What needs to be considered is cradle to grave usage. Including necessary support infrastructure.
The reason evs are so damn expensive is not because the people making them are mean, it is because they use more rare, more expensive materials than a regular vehicle. These require extra resources to acquire and dispose of. Ever see a photo of a lithium mine?
Copper, cobalt, lithium, niodynium, etc. Those elements don't just pop out of the ground for free in a refined state.
It requires significantly more resource input to make an EV. Then you wind up with a heavier vehicle that has shorter range. You use extra energy and do extra road damage. And it has a shorter lifetime too.
The truth is that if EVs were actually better, for-profit trucking companies would be buying them WITHOUT mandates.
The notional that we have or will have a bunch of extra clean electrical grid power laying around at any point soon is also delusional nonsense.
If we had extra green electricity, we'd be asking people to switch to electric heat.

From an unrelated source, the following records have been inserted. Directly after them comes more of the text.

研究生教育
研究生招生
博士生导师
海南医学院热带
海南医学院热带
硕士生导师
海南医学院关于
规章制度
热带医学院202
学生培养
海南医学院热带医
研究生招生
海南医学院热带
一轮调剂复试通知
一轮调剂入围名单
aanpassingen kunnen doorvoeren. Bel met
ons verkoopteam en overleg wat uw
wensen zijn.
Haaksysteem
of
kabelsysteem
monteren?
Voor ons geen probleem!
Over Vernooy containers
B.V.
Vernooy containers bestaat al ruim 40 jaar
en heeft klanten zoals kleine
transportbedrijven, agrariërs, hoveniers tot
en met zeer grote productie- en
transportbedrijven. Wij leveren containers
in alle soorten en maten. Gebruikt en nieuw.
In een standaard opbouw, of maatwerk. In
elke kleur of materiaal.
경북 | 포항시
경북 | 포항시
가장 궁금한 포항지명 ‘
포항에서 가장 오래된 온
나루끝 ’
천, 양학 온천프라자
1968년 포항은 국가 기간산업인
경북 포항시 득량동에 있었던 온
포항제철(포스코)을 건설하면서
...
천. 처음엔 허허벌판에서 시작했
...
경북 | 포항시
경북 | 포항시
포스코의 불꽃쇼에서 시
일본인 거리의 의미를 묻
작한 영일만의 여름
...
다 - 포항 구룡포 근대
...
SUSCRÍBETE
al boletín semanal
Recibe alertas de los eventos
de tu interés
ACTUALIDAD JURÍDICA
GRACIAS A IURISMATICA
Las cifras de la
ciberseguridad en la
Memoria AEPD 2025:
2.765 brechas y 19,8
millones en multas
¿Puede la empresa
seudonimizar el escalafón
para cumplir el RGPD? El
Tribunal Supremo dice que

Think about a corner gas station. All it really needs is a few tanks and some small pumps, and it can service thousands of vehicles a day, which only need to be refilled roughly once a week. An EV charging station needs a huge electrical feed, huge transformers, can service many fewer vehicles per day AND those vehicles need to be serviced more often. That means more driving to charging stations, and more stations needed.